[[ Excerpted records, beginning ]]

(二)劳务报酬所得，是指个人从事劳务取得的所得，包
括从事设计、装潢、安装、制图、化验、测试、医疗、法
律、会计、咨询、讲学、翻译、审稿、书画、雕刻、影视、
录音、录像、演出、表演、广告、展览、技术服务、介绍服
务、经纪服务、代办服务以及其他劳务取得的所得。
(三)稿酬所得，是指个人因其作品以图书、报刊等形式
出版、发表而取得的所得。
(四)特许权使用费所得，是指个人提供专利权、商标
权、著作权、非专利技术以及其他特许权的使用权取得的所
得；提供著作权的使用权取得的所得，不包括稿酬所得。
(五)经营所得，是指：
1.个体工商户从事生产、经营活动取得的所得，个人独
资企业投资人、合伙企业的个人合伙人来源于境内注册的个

[[ Excerpted records, end ]]
[[ Excerpted records, beginning ]]

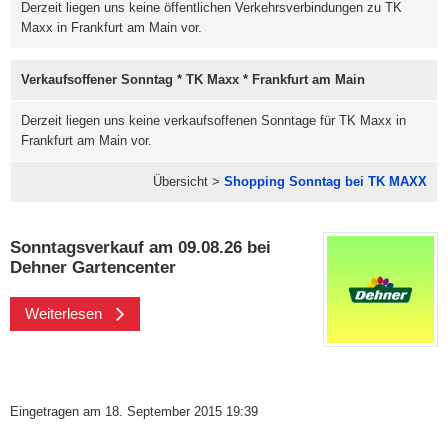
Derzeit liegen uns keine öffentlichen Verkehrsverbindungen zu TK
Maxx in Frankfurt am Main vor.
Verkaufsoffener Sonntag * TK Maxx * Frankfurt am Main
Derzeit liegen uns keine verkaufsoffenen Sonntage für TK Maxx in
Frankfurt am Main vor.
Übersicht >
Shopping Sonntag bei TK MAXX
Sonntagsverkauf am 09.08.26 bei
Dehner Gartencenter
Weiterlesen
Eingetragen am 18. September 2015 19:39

[[ Excerpted records, end ]]

### Goal of the exercise
Return all lines above that mention the word "keine".

### Your response
Derzeit liegen uns keine öffentlichen Verkehrsverbindungen zu TK
Derzeit liegen uns keine verkaufsoffenen Sonntage für TK Maxx in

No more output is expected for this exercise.